## [Exercise]
Return all the data, word for word.

(Dataset extract Opens)

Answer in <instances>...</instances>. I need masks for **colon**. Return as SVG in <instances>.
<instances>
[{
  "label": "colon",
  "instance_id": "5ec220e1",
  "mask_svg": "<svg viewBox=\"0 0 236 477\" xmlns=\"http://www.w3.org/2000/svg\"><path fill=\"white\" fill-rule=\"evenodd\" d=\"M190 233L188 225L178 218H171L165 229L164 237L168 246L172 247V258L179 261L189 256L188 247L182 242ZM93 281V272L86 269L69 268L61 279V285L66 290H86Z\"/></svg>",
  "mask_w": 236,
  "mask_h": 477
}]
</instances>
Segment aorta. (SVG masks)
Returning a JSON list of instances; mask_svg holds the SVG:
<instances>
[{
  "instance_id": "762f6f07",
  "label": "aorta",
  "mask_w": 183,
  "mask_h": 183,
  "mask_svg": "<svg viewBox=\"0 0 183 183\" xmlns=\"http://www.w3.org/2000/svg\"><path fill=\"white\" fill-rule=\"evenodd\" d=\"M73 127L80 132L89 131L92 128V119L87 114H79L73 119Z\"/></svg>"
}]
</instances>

(Dataset extract Closes)

## [Result below]
Answer in <instances>...</instances>. I need masks for **colon**. Return as SVG in <instances>.
<instances>
[{
  "label": "colon",
  "instance_id": "5ec220e1",
  "mask_svg": "<svg viewBox=\"0 0 236 477\" xmlns=\"http://www.w3.org/2000/svg\"><path fill=\"white\" fill-rule=\"evenodd\" d=\"M190 233L188 225L178 218H171L165 229L164 237L168 246L172 247V258L179 261L189 256L188 247L182 242ZM93 281V272L86 269L69 268L61 279V285L66 290H86Z\"/></svg>",
  "mask_w": 236,
  "mask_h": 477
}]
</instances>
Segment aorta. (SVG masks)
Returning a JSON list of instances; mask_svg holds the SVG:
<instances>
[{
  "instance_id": "762f6f07",
  "label": "aorta",
  "mask_w": 183,
  "mask_h": 183,
  "mask_svg": "<svg viewBox=\"0 0 183 183\" xmlns=\"http://www.w3.org/2000/svg\"><path fill=\"white\" fill-rule=\"evenodd\" d=\"M73 127L80 132L89 131L92 128V119L87 114H79L73 119Z\"/></svg>"
}]
</instances>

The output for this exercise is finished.